> **AIM OF THE TASK**
Whatever pictures the entries hold, omit them, and output exactly the lines from the one containing "mask_h, instance_id, label." through the final line.

[SUPPLIED MATERIAL — start]

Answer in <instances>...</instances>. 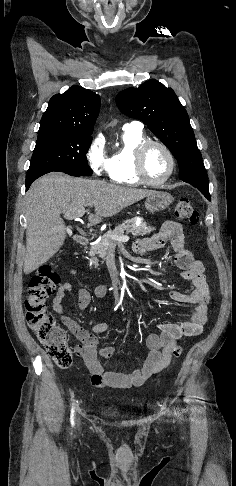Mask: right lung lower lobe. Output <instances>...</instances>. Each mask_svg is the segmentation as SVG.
I'll return each instance as SVG.
<instances>
[{
    "label": "right lung lower lobe",
    "mask_w": 236,
    "mask_h": 486,
    "mask_svg": "<svg viewBox=\"0 0 236 486\" xmlns=\"http://www.w3.org/2000/svg\"><path fill=\"white\" fill-rule=\"evenodd\" d=\"M50 171H41V172H36V173H32L30 175H27V179H26V191L29 189L31 183L36 180L38 177L46 174V173H49ZM69 175H72V176H82V175H79V174H70V173H67Z\"/></svg>",
    "instance_id": "98d812e1"
}]
</instances>
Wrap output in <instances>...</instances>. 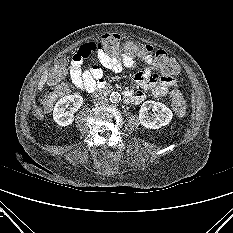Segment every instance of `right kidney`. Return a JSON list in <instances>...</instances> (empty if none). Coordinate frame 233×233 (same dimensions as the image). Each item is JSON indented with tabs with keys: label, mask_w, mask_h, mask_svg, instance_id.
Instances as JSON below:
<instances>
[{
	"label": "right kidney",
	"mask_w": 233,
	"mask_h": 233,
	"mask_svg": "<svg viewBox=\"0 0 233 233\" xmlns=\"http://www.w3.org/2000/svg\"><path fill=\"white\" fill-rule=\"evenodd\" d=\"M83 98L80 95H68L61 98L55 105L53 119L60 126H68L74 120V113L80 108ZM70 105L73 107L66 110Z\"/></svg>",
	"instance_id": "right-kidney-1"
}]
</instances>
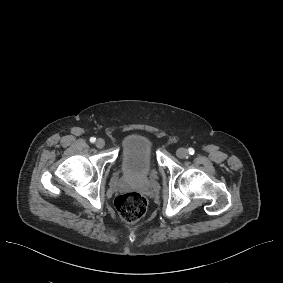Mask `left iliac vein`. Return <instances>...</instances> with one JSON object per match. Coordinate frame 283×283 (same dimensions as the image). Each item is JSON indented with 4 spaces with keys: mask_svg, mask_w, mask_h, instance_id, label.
I'll return each mask as SVG.
<instances>
[{
    "mask_svg": "<svg viewBox=\"0 0 283 283\" xmlns=\"http://www.w3.org/2000/svg\"><path fill=\"white\" fill-rule=\"evenodd\" d=\"M176 153H177V156L181 159H185L189 155L188 150L185 148H179Z\"/></svg>",
    "mask_w": 283,
    "mask_h": 283,
    "instance_id": "left-iliac-vein-1",
    "label": "left iliac vein"
}]
</instances>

[SUPPLIED MATERIAL — finish]

> **TASK ANSWER**
Mask `left iliac vein`. Return <instances>...</instances> with one JSON object per match. Coordinate frame 283×283 (same dimensions as the image). Each item is JSON indented with 4 spaces with keys: mask_svg, mask_w, mask_h, instance_id, label.
I'll return each mask as SVG.
<instances>
[{
    "mask_svg": "<svg viewBox=\"0 0 283 283\" xmlns=\"http://www.w3.org/2000/svg\"><path fill=\"white\" fill-rule=\"evenodd\" d=\"M176 153H177V156L181 159H185L189 155L188 150L185 148H179Z\"/></svg>",
    "mask_w": 283,
    "mask_h": 283,
    "instance_id": "left-iliac-vein-1",
    "label": "left iliac vein"
}]
</instances>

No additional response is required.